Road Trip: Visit a South Carolina National Park
Plan a road trip to visit a South Carolina National Park during National Park Week, April 20- April 28, 2019. Nationally, there are 419 properties managed by the National Park Service. This celebration week is held annually in collaboration with the National Park Foundation, the official charity of America’s national parks.
There are many types of National Park sites including:
- National Battlefields
- National Battlefield Parks
- National Battlefield Sites
- National Military Parks
- National Historical Parks
- National Historic Sites
- International Historic Sites
- National Lakeshores
- National Memorials
- National Monuments
- National Parks
- National Parkways
- National Preserves
- National Reserves
- National Recreation Areas
- National Rivers
- National Wild and Scenic Rivers and Riverways
- National Scenic Trails
- National Seashores
- Other Designations
In South Carolina, you may visit the following National Park treasures:
Congaree National Park
Congaree National Park is the largest intact expanse of old growth bottomland hardwood forest remaining in the southeastern United States. Waters from the Congaree and Wateree Rivers sweep through the floodplain, carrying nutrients and sediments that nourish and rejuvenate this ecosystem and support the growth of national and state champion trees.
Charles Pinckney National Historic Site
Mt. Pleasant, SC
Charles Pinckney was a principal author and a signer of the United States Constitution. This remnant of his coastal plantation is preserved to tell the story of a “founding father,” his life of public service, the lives of enslaved African Americans on South Carolina Lowcountry plantations and their influences on Charles Pinckney.
Cowpens National Battlefield
This Revolutionary War site commemorates the place where Daniel Morgan and his army turned the flanks of Banastre Tarleton’s British army. This classic military tactic, known as a double envelopment, was one of only a few in history.
Fort Sumter and Fort Moultrie National Historical Park
Charleston Harbor, SC
The first fort on Sullivan’s Island, constructed of palmetto logs and sand, was incomplete when the British attacked it in 1776. The fort was named in honor of its commander, Colonel William Moultrie. The Confederacy fired on the US garrison of Fort Sumter on April 12, 1861, opening the Civil War.
Reconstruction Era National Historical Park
St. Helena Island, SC
During the Reconstruction Era, 1861-1898 the United States wrestled with how to integrate millions of newly freed African Americans into social, political, economic, and labor systems. The people, places, and events in Beaufort County, South Carolina, reflect on the most important issues.
Kings Mountain National Military Park
Thomas Jefferson called it “The turn of the tide of success.” The battle of Kings Mountain fought October 7th, 1780, was an important American victory during the Revolutionary War. The battle was the first major patriot victory to occur after the British invasion of Charleston 1780. The park preserves the site of this important battle.
Ninety-Six National Historic Site
Settlers struggled against the harsh backcountry to survive.

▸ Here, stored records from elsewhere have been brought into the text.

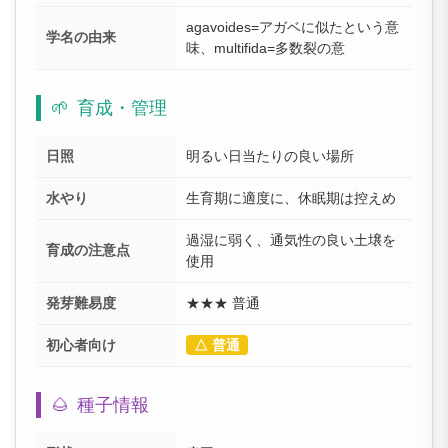
agavoides=アガベに似たという意
学名の由来
味、multifida=多数裂の意
🌱
育成・管理
日照
明るい日当たりの良い場所
水やり
生育期に適度に、休眠期は控えめ
過湿に弱く、通気性の良い土壌を
育成の注意点
使用
発芽難易度
★★★ 普通
初心者向け
△ 普通
🌰
種子情報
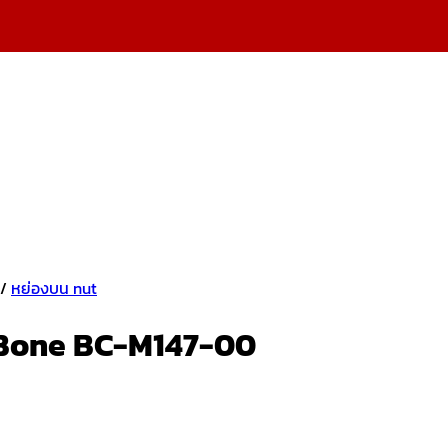
/
หย่องบน nut
NuBone BC-M147-00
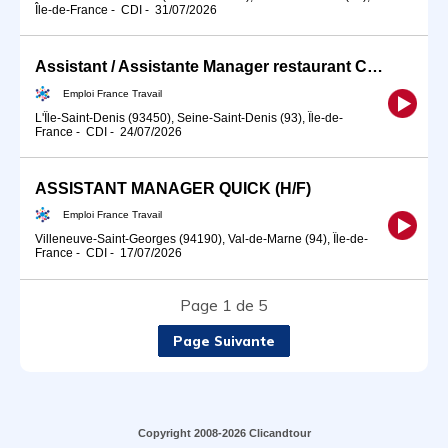
Île-de-France
-
CDI
-
31/07/2026
Assistant / Assistante Manager restaurant CARIBEEN (H/F)
Emploi France Travail
L'Île-Saint-Denis (93450), Seine-Saint-Denis (93), Île-de-
France
-
CDI
-
24/07/2026
ASSISTANT MANAGER QUICK (H/F)
Emploi France Travail
Villeneuve-Saint-Georges (94190), Val-de-Marne (94), Île-de-
France
-
CDI
-
17/07/2026
Page 1 de 5
Page Suivante
Copyright 2008-2026 Clicandtour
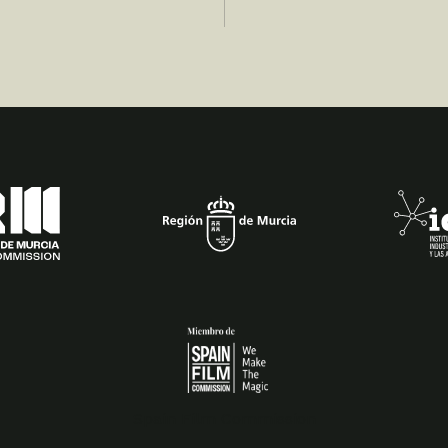
Spain Film Commission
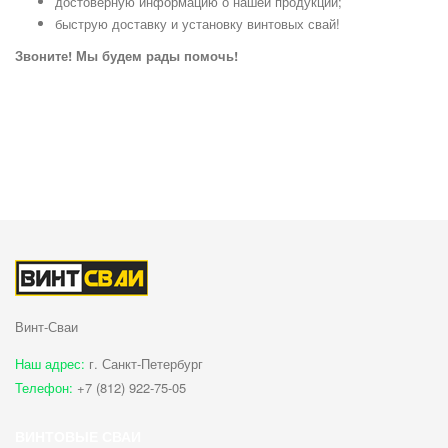
достоверную информацию о нашей продукции;
быструю доставку и установку винтовых свай!
Звоните! Мы будем рады помочь!
Винт-Сваи
Наш адрес:
г. Санкт-Петербург
Телефон:
+7 (812) 922-75-05
ВИНТОВЫЕ СВАИ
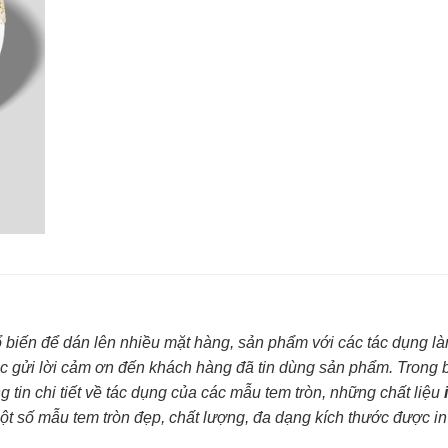
ổ biến để dán lên nhiều mặt hàng, sản phẩm với các tác dụng l
c gửi lời cảm ơn đến khách hàng đã tin dùng sản phẩm. Trong b
 tin chi tiết về tác dụng của các mẫu tem tròn, những chất liệu
ột số mẫu tem tròn đẹp, chất lượng, đa dạng kích thước được in 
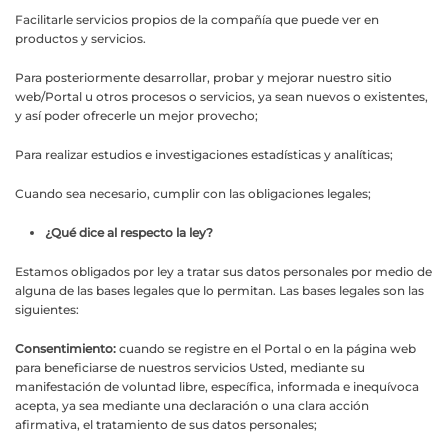
Facilitarle servicios propios de la compañía que puede ver en
productos y servicios.
Para posteriormente desarrollar, probar y mejorar nuestro sitio
web/Portal u otros procesos o servicios, ya sean nuevos o existentes,
y así poder ofrecerle un mejor provecho;
Para realizar estudios e investigaciones estadísticas y analíticas;
Cuando sea necesario, cumplir con las obligaciones legales;
¿Qué dice al respecto la ley?
Estamos obligados por ley a tratar sus datos personales por medio de
alguna de las bases legales que lo permitan. Las bases legales son las
siguientes:
Consentimiento:
cuando se registre en el Portal o en la página web
para beneficiarse de nuestros servicios Usted, mediante su
manifestación de voluntad libre, específica, informada e inequívoca
acepta, ya sea mediante una declaración o una clara acción
afirmativa, el tratamiento de sus datos personales;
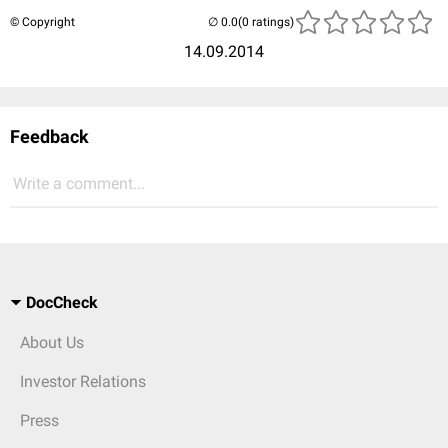
© Copyright
(0 ratings)
14.09.2014
Feedback
Write a comment...
DocCheck
About Us
Investor Relations
Press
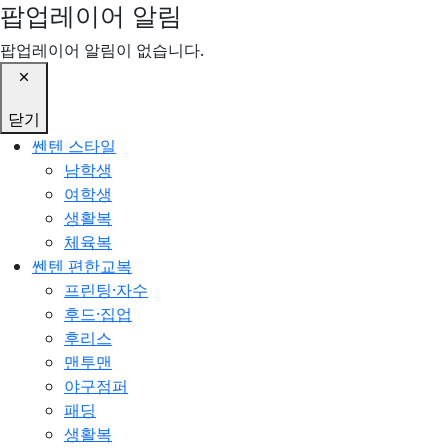
팝업레이어 알림
팝업레이어 알림이 없습니다.
닫기
쎈텐 스타일
남학생
여학생
생활복
체육복
쎈텐 편한교복
프린팅·자수
후드·집업
후리스
맨투맨
야구점퍼
패딩
생활복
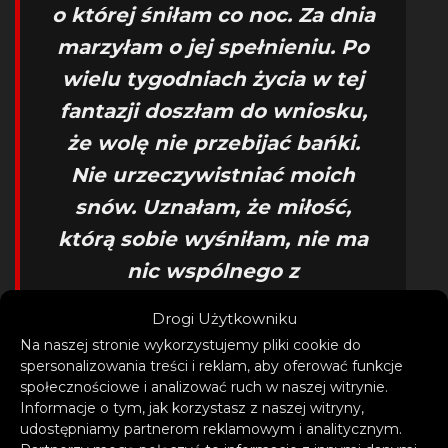
o której śniłam co noc. Za dnia
marzyłam o jej spełnieniu. Po
wielu tygodniach życia w tej
fantazji doszłam do wniosku,
że wolę nie przebijać bańki.
Nie urzeczywistniać moich
snów. Uznałam, że miłość,
którą sobie wyśniłam, nie ma
nic wspólnego z
rzeczywistością, jest zbyt
Drogi Użytkowniku
piękna żeby być prawdziwa.
Na naszej stronie wykorzystujemy pliki cookie do
spersonalizowania treści i reklam, aby oferować funkcje
społecznościowe i analizować ruch w naszej witrynie.
– opowiada o swoim
Informacje o tym, jak korzystasz z naszej witryny,
najnowszym singlu artystka
udostępniamy partnerom reklamowym i analitycznym.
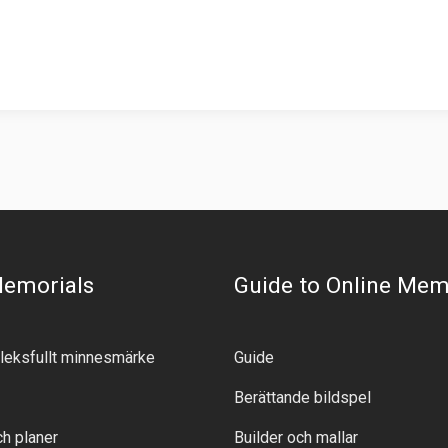
Memorials
Guide to Online Mem
rleksfullt minnesmärke
Guide
Berättande bildspel
ch planer
Builder och mallar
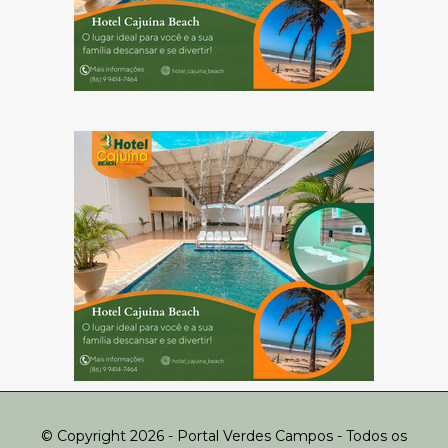
© Copyright 2026 - Portal Verdes Campos - Todos os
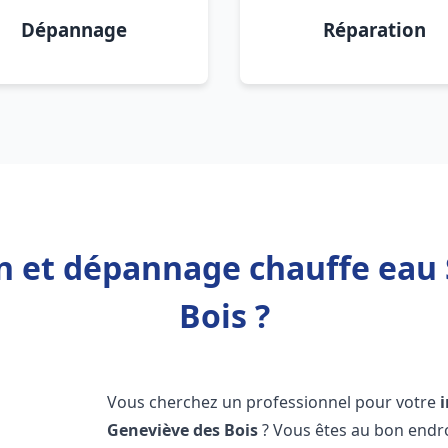
Dépannage
Réparation
on et dépannage chauffe eau
Bois ?
Vous cherchez un professionnel pour votre
Geneviève des Bois
? Vous êtes au bon endr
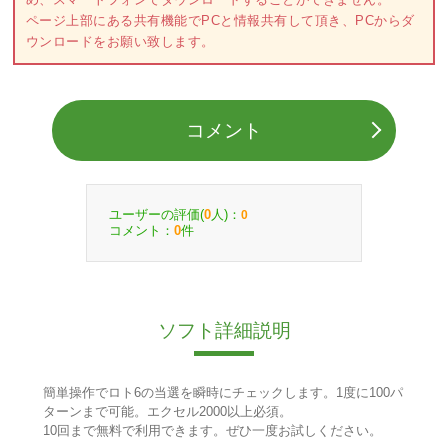
ページ上部にある共有機能でPCと情報共有して頂き、PCからダ
ウンロードをお願い致します。
コメント
ユーザーの評価(
人)：
0
0
コメント：
件
0
ソフト詳細説明
簡単操作でロト6の当選を瞬時にチェックします。1度に100パ
ターンまで可能。エクセル2000以上必須。
10回まで無料で利用できます。ぜひ一度お試しください。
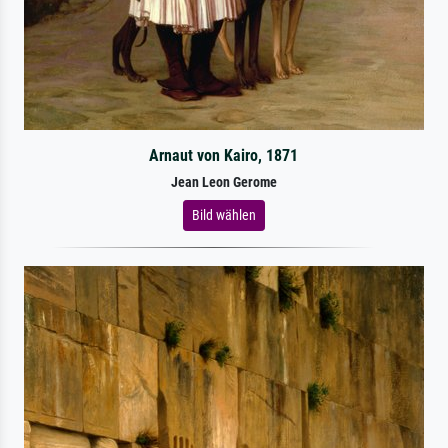
Arnaut von Kairo, 1871
Jean Leon Gerome
Bild wählen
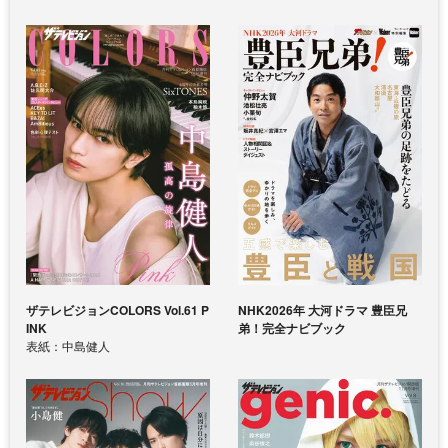
ザテレビジョンCOLORS Vol.61 P
NHK2026年 大河ドラマ 豊臣兄
INK
弟！完全ナビブック
表紙：中島健人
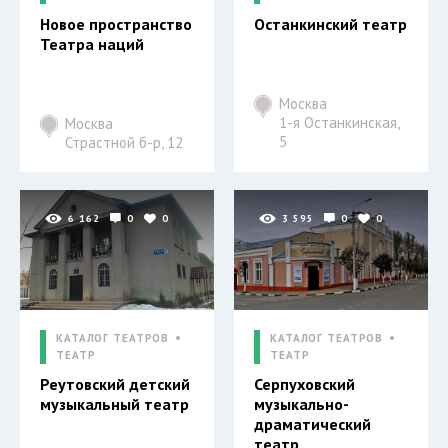
Новое пространство
Останкинский театр
Театра наций
Москва
1-я Останкинская,
Москва
5
Страстной б-р, 12
6 162
0
0
3 595
0
0
КАТАЛОГ ТЕАТРОВ
КАТАЛОГ ТЕАТРОВ
ТЕАТР
ТЕАТР
Реутовский детский
Серпуховский
музыкальный театр
музыкально-
драматический
театр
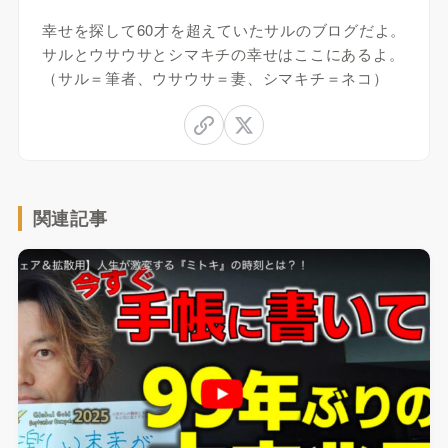
幸せを探して60才を超えていたサルのブログだよ。
サルとウサウサとシマキチの幸せはここにあるよ。
（サル＝筆者、ウサウサ＝妻、シマキチ＝ネコ）
関連記事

Cherokee Indians hunted and fought to keep their land. Two towns and a trading post were formed then abandoned to the elements. And two Revolutionary War battles claimed over 100 lives.
Overmountain Victory National Historic Trail
NC, SC, TN, VA
Stretching 330 miles through four states (Virginia, Tennessee, North and South Carolina) the Overmountain Victory National Historic Trail traces the route used by patriot militia during the pivotal Kings Mountain campaign of 1780. Follow the campaign by utilizing a Commemorative Motor Route which uses existing state highways marked with the distinctive trail logo, or 87 miles of walkable pathways.
South Carolina National Heritage Corridor
Designated in 1996, the South Carolina National Heritage Corridor is committed to promoting and preserving the cultural, natural and historic resources of the state. The corridor stretches across 17 counties from the Appalachian Mountains to the Atlantic Ocean.
Gullah/Geechee Cultural Heritage Corridor
FL, GA, NC, SC
Designated by Congress in 2006, the Gullah Geechee Cultural Heritage Corridor extends from Wilmington, North Carolina in the north to Jacksonville, Florida in the south. It is home to one of America’s most unique cultures, a tradition first shaped by captive Africans brought to the southern United States from West Africa and continued in later generations by their descendants.